┌─ Record extracts

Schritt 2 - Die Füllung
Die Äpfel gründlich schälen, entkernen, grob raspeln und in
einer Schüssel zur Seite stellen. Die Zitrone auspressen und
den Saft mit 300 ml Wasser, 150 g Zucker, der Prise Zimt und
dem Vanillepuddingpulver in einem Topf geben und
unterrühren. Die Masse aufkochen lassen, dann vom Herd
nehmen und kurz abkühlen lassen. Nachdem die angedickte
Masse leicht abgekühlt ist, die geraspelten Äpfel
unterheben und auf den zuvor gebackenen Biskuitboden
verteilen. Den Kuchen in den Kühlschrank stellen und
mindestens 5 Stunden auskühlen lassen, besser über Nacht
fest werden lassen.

└─
┌─ Record extracts

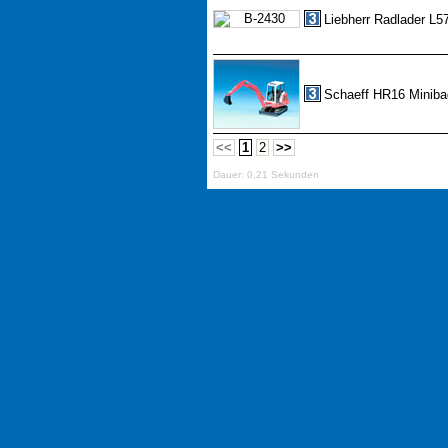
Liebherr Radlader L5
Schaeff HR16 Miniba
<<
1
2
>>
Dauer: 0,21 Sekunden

└─
┌─ Record extracts

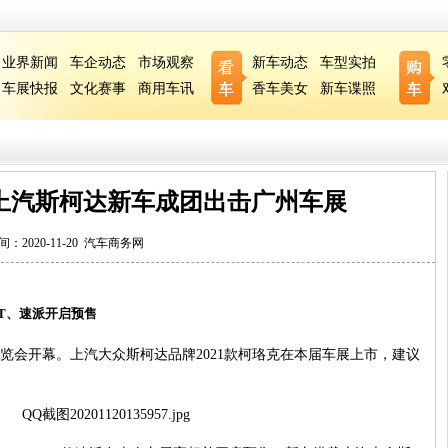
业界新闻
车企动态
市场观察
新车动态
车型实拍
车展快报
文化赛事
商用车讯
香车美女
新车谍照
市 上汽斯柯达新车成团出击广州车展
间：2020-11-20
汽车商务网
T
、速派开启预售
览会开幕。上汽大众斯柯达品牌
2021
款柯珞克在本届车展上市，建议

└─

## What you will do
Show, from the entries above, every line that includes the string "Masse".

## Solution
unterrühren. Die Masse aufkochen lassen, dann vom Herd
Masse leicht abgekühlt ist, die geraspelten Äpfel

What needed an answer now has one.